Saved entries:

============

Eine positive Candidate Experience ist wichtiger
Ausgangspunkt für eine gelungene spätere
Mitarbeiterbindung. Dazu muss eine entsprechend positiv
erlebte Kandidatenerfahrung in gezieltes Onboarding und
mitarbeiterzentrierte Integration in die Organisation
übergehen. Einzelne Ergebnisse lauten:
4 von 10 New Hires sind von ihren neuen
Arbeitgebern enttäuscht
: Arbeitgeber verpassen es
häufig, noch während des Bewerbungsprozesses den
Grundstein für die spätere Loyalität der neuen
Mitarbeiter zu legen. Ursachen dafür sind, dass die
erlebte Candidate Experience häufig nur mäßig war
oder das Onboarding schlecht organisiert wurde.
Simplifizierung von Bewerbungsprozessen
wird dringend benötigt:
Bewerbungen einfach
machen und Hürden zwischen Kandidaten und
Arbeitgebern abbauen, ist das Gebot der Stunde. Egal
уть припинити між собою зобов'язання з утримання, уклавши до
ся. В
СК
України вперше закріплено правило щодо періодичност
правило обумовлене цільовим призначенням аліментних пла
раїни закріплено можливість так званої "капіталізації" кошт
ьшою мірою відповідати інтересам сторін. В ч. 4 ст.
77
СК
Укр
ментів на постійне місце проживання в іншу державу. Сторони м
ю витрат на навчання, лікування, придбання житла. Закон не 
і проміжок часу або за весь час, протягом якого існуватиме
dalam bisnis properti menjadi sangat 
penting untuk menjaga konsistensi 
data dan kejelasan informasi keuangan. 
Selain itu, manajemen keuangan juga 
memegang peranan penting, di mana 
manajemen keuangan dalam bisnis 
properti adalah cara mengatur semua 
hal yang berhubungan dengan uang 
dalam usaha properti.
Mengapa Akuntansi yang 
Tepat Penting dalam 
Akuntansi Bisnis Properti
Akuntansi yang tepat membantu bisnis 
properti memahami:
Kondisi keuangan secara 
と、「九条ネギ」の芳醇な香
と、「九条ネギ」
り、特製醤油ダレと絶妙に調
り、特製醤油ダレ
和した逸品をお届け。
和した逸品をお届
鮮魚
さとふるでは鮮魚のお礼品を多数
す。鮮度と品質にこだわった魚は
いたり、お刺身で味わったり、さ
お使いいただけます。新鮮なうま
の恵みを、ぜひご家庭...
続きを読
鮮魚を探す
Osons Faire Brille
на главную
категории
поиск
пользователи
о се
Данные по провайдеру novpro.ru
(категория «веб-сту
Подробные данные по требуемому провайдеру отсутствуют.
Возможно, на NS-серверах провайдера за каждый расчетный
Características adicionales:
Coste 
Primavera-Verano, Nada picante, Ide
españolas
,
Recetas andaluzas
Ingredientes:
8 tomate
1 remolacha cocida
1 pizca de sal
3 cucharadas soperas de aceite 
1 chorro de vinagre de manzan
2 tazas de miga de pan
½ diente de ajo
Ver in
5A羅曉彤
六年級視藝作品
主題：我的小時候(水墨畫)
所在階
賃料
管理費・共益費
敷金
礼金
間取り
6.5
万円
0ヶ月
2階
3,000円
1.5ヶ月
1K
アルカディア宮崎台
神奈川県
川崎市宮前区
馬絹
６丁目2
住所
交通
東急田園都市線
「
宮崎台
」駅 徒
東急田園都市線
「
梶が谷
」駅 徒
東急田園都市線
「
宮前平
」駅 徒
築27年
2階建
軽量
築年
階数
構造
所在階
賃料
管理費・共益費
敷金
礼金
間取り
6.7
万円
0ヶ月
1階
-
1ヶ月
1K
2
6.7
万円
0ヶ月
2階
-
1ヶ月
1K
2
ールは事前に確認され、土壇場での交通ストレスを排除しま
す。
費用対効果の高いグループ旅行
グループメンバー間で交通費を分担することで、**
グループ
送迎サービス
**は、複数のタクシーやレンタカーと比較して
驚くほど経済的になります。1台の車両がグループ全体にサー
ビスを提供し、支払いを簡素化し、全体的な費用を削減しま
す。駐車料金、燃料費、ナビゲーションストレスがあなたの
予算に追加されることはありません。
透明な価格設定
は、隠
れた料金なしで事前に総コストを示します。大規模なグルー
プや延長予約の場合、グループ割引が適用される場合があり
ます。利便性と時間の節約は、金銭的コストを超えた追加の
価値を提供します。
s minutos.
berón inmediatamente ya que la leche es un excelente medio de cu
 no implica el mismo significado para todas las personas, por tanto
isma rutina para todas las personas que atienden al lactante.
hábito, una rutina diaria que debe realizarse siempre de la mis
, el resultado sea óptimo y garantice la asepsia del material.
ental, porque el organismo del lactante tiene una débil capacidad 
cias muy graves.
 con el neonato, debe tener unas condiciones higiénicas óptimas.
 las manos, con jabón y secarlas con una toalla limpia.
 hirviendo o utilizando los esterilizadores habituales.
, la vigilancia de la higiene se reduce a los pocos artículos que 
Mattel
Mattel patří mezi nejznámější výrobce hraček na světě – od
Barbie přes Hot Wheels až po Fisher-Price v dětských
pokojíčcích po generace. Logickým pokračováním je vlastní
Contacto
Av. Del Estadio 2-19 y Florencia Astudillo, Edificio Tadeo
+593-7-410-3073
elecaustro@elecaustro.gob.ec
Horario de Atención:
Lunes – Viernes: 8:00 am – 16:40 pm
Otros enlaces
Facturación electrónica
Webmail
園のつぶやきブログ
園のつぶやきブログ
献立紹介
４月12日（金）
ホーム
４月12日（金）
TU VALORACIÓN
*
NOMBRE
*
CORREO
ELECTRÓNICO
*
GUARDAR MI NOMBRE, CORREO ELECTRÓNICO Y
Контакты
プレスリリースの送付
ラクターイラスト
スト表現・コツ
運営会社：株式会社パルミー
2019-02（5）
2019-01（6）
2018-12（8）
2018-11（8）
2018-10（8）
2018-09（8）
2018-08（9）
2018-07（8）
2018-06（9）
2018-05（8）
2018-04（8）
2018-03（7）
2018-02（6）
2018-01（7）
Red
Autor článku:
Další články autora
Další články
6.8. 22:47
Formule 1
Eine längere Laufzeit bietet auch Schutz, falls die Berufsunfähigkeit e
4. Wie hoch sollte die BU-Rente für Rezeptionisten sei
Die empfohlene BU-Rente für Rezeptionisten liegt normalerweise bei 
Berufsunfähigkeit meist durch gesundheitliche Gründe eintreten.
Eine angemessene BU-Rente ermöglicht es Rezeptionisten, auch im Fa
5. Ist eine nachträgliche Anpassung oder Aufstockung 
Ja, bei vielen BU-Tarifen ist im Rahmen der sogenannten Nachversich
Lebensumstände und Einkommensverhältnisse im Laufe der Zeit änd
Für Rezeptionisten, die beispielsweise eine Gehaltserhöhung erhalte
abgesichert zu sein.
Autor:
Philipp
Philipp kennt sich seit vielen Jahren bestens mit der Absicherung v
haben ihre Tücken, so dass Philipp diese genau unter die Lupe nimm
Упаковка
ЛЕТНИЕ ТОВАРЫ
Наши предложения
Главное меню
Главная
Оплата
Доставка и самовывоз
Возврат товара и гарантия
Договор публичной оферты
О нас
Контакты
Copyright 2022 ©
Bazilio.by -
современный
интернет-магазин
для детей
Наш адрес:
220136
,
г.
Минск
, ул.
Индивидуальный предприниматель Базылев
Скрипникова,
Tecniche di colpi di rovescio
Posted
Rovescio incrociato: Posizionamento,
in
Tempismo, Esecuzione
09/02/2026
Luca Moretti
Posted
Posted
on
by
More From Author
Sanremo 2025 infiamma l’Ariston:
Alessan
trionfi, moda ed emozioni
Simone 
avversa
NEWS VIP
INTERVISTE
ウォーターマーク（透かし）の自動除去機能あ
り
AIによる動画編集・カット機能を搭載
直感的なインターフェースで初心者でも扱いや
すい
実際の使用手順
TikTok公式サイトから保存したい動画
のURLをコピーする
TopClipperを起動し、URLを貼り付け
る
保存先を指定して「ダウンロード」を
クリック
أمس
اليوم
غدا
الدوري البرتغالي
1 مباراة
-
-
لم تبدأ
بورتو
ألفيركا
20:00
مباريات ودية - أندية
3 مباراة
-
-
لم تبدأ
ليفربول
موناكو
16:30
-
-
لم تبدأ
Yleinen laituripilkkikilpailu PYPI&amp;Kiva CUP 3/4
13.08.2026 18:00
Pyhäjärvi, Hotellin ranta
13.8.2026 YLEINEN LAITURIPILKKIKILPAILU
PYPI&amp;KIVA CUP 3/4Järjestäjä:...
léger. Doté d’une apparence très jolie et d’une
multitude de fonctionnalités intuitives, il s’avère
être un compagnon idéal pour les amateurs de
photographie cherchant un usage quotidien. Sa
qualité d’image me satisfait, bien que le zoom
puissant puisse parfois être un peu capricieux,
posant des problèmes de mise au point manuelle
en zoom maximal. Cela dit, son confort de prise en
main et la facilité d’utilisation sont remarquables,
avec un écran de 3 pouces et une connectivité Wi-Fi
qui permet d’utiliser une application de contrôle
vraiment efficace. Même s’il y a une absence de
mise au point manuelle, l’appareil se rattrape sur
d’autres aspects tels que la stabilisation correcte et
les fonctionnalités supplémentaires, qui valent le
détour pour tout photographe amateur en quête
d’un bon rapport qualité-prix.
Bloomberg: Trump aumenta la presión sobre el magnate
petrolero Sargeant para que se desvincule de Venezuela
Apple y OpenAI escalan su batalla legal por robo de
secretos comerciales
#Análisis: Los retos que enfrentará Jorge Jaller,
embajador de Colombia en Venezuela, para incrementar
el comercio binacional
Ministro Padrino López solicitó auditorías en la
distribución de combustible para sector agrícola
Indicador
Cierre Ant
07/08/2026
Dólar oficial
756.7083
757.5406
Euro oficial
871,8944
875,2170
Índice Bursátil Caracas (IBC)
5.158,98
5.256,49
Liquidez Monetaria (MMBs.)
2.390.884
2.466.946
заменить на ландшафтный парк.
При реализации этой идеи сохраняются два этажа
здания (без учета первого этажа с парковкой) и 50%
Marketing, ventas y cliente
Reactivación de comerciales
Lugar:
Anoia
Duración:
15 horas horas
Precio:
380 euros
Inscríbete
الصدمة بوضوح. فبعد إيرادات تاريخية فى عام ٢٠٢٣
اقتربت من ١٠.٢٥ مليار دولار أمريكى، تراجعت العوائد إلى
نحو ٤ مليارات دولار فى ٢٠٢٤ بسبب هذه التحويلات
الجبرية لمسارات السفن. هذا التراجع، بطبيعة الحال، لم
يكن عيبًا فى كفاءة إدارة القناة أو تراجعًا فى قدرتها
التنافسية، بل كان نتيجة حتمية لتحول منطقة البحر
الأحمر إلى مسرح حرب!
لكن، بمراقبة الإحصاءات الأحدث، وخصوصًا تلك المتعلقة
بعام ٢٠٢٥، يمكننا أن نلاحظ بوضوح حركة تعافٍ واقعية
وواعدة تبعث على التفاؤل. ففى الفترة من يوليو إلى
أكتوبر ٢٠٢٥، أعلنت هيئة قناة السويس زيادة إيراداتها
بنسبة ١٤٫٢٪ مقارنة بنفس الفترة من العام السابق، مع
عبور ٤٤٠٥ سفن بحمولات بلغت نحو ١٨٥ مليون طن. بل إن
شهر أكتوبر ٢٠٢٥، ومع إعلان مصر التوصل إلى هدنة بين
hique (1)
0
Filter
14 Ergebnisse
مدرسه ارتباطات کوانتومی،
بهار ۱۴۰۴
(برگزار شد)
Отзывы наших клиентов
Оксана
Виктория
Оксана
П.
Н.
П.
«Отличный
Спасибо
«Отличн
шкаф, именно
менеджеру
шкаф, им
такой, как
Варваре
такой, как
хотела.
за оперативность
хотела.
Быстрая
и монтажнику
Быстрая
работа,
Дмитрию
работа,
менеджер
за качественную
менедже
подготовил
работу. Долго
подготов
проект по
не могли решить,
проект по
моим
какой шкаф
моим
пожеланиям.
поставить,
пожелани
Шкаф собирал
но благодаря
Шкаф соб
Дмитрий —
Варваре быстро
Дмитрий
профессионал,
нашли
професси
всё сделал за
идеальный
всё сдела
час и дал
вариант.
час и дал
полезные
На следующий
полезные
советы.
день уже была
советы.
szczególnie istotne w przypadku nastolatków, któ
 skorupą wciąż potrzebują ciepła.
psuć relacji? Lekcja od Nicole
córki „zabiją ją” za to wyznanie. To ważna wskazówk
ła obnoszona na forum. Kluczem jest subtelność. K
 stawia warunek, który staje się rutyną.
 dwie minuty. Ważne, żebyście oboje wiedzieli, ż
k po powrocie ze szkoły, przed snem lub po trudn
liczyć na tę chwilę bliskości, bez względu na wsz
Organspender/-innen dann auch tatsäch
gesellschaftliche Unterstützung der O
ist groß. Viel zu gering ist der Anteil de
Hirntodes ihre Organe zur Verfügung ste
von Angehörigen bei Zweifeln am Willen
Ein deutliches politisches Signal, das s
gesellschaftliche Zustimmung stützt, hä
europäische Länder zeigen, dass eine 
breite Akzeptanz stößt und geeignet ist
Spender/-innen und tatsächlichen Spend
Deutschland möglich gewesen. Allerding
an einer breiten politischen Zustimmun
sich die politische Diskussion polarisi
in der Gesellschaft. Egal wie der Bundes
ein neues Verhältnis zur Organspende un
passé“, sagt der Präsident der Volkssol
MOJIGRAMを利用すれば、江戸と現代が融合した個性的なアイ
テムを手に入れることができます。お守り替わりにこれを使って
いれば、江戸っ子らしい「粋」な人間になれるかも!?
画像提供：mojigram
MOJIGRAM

============

• **Task requirements**: Scan the records above, then copy out each line that mentions "rutina".

• **Exercise response**:
isma rutina para todas las personas que atienden al lactante.
hábito, una rutina diaria que debe realizarse siempre de la mis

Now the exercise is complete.